DIRECTIONS:
Reproduce the entries word for word, and omit any picture you find in them.

Recorded data:
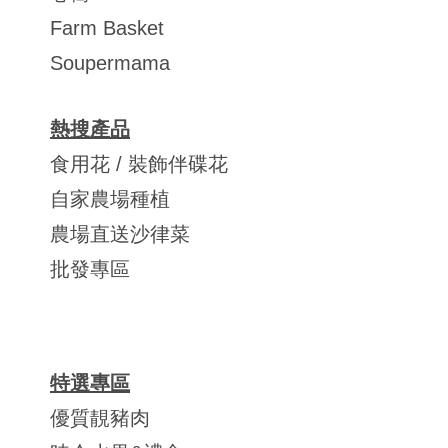
Farm Basket
Soupermama
熱搜產品
食用花 / 裝飾伴碟花
自家農場種植
農場直送沙律菜
批發專區
特選專區
優質靚豬肉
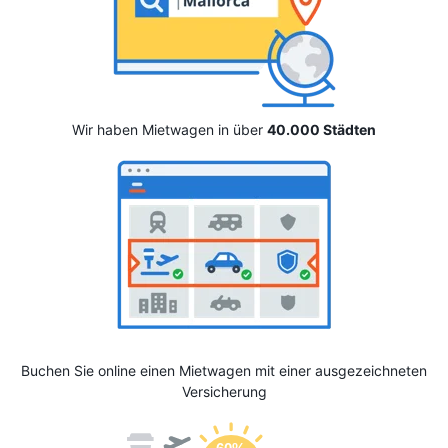
Wir haben Mietwagen in über
40.000 Städten
Buchen Sie online einen Mietwagen mit einer ausgezeichneten
Versicherung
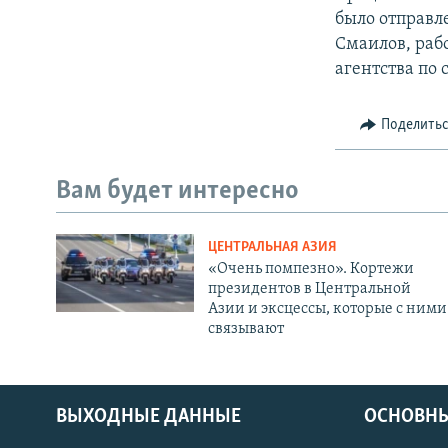
было отправле
Смаилов, раб
агентства по 
Поделить
Вам будет интересно
ЦЕНТРАЛЬНАЯ АЗИЯ
«Очень помпезно». Кортежи
президентов в Центральной
Азии и эксцессы, которые с ними
связывают
ВЫХОДНЫЕ ДАННЫЕ
ОСНОВНЫ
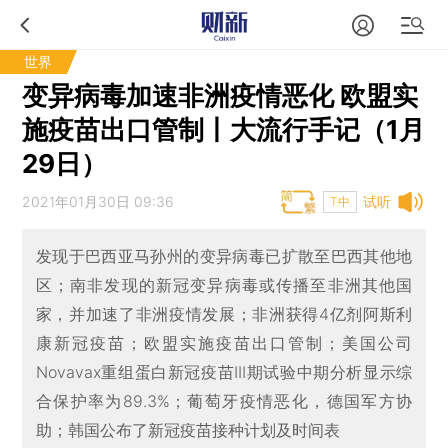
世界
变异病毒加速非洲疫情恶化 欧盟实
施疫苗出口管制丨大流行手记（1月
29日）
2021年01月30日 09:36
试听
T中
发现于巴西亚马孙州的变异病毒已扩散至巴西其他地
区；南非发现的新冠变异病毒或传播至非洲其他国
家，并加速了非洲疫情发展；非洲获得4亿剂阿斯利
康新冠疫苗；欧盟实施疫苗出口管制；美国公司
Novavax重组蛋白新冠疫苗III期试验中期分析显示综
合保护率为89.3%；葡萄牙疫情恶化，德国军方协
助；韩国公布了新冠疫苗接种计划及时间表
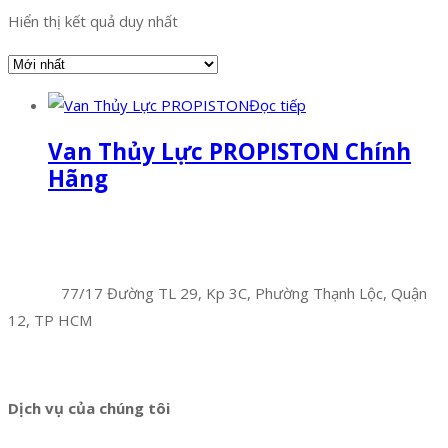
Hiển thị kết quả duy nhất
Đọc tiếp
Van Thủy Lực PROPISTON Chính
Hãng
Facebook
Twitter
Instagram
Pinterest
Tumblr
Behance
Công Ty TNHH Hoàng Long Phú
Địa chỉ:
77/17 Đường TL 29, Kp 3C, Phường Thạnh Lộc, Quận
12, TP HCM
Hotline:
0394 502 984
Dịch vụ của chúng tôi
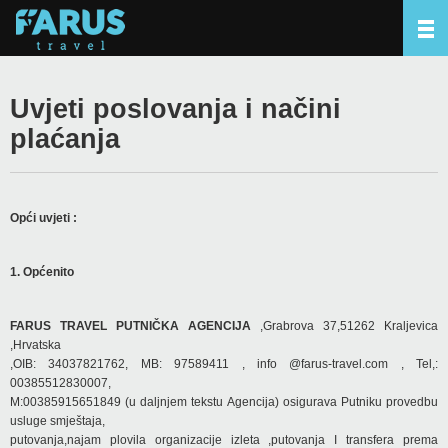
Uvjeti poslovanja i načini
plaćanja
Opći uvjeti :
1. Općenito
FARUS TRAVEL PUTNIČKA AGENCIJA
,Grabrova 37,51262 Kraljevica
,Hrvatska
,OIB: 34037821762, MB: 97589411 , info @farus-travel.com , Tel,:
00385512830007,
M:00385915651849
(u daljnjem tekstu Agencija) osigurava Putniku provedbu
usluge smještaja,
putovanja,najam plovila organizacije izleta ,putovanja I transfera prema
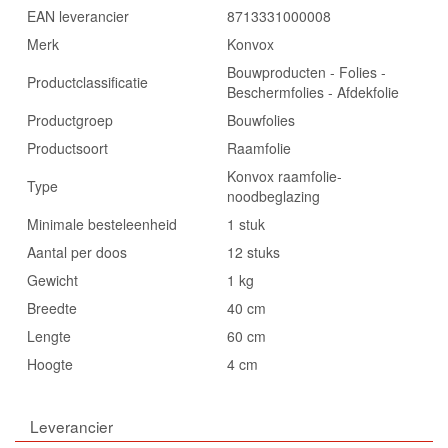
EAN leverancier
8713331000008
Merk
Konvox
Bouwproducten - Folies -
Productclassificatie
Beschermfolies - Afdekfolie
Productgroep
Bouwfolies
Productsoort
Raamfolie
Konvox raamfolie-
Type
noodbeglazing
Minimale besteleenheid
1 stuk
Aantal per doos
12 stuks
Gewicht
1 kg
Breedte
40 cm
Lengte
60 cm
Hoogte
4 cm
Leverancier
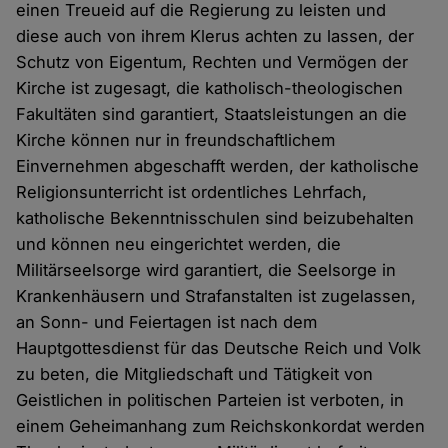
einen Treueid auf die Regierung zu leisten und
diese auch von ihrem Klerus achten zu lassen, der
Schutz von Eigentum, Rechten und Vermögen der
Kirche ist zugesagt, die katholisch-theologischen
Fakultäten sind garantiert, Staatsleistungen an die
Kirche können nur in freundschaftlichem
Einvernehmen abgeschafft werden, der katholische
Religionsunterricht ist ordentliches Lehrfach,
katholische Bekenntnisschulen sind beizubehalten
und können neu eingerichtet werden, die
Militärseelsorge wird garantiert, die Seelsorge in
Krankenhäusern und Strafanstalten ist zugelassen,
an Sonn- und Feiertagen ist nach dem
Hauptgottesdienst für das Deutsche Reich und Volk
zu beten, die Mitgliedschaft und Tätigkeit von
Geistlichen in politischen Parteien ist verboten, in
einem Geheimanhang zum Reichskonkordat werden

WRITTEN ANSWER:
Farm Basket
Soupermama
熱搜產品
食用花 / 裝飾伴碟花
自家農場種植
農場直送沙律菜
批發專區
特選專區
優質靚豬肉
Wir haben Mietwagen in über
40.000 Städten
Buchen Sie online einen Mietwagen mit einer ausgezeichneten
Versicherung
было отправле
Смаилов, раб
агентства по 
Поделить
Вам будет интересно
ЦЕНТРАЛЬНАЯ АЗИЯ
«Очень помпезно». Кортежи
президентов в Центральной
Азии и эксцессы, которые с ними
связывают
ВЫХОДНЫЕ ДАННЫЕ
ОСНОВНЫ
世界
变异病毒加速非洲疫情恶化 欧盟实
施疫苗出口管制丨大流行手记（1月
29日）
2021年01月30日 09:36
试听
T中
发现于巴西亚马孙州的变异病毒已扩散至巴西其他地
区；南非发现的新冠变异病毒或传播至非洲其他国
家，并加速了非洲疫情发展；非洲获得4亿剂阿斯利
康新冠疫苗；欧盟实施疫苗出口管制；美国公司
Novavax重组蛋白新冠疫苗III期试验中期分析显示综
合保护率为89.3%；葡萄牙疫情恶化，德国军方协
助；韩国公布了新冠疫苗接种计划及时间表
Hiển thị kết quả duy nhất
Đọc tiếp
Van Thủy Lực PROPISTON Chính
Hãng
Facebook
Twitter
Instagram
Pinterest
Tumblr
Behance
Công Ty TNHH Hoàng Long Phú
Địa chỉ:
77/17 Đường TL 29, Kp 3C, Phường Thạnh Lộc, Quận
12, TP HCM
Hotline:
0394 502 984
Dịch vụ của chúng tôi
Uvjeti poslovanja i načini
plaćanja
Opći uvjeti :
1. Općenito
FARUS TRAVEL PUTNIČKA AGENCIJA
,Grabrova 37,51262 Kraljevica
,Hrvatska
,OIB: 34037821762, MB: 97589411 , info @farus-travel.com , Tel,:
00385512830007,
M:00385915651849
(u daljnjem tekstu Agencija) osigurava Putniku provedbu
usluge smještaja,
putovanja,najam plovila organizacije izleta ,putovanja I transfera prema
EAN leverancier
8713331000008
Merk
Konvox
Bouwproducten - Folies -
Productclassificatie
Beschermfolies - Afdekfolie
Productgroep
Bouwfolies
Productsoort
Raamfolie
Konvox raamfolie-
Type
noodbeglazing
Minimale besteleenheid
1 stuk
Aantal per doos
12 stuks
Gewicht
1 kg
Breedte
40 cm
Lengte
60 cm
Hoogte
4 cm
Leverancier
einen Treueid auf die Regierung zu leisten und
diese auch von ihrem Klerus achten zu lassen, der
Schutz von Eigentum, Rechten und Vermögen der
Kirche ist zugesagt, die katholisch-theologischen
Fakultäten sind garantiert, Staatsleistungen an die
Kirche können nur in freundschaftlichem
Einvernehmen abgeschafft werden, der katholische
Religionsunterricht ist ordentliches Lehrfach,
katholische Bekenntnisschulen sind beizubehalten
und können neu eingerichtet werden, die
Militärseelsorge wird garantiert, die Seelsorge in
Krankenhäusern und Strafanstalten ist zugelassen,
an Sonn- und Feiertagen ist nach dem
Hauptgottesdienst für das Deutsche Reich und Volk
zu beten, die Mitgliedschaft und Tätigkeit von
Geistlichen in politischen Parteien ist verboten, in
einem Geheimanhang zum Reichskonkordat werden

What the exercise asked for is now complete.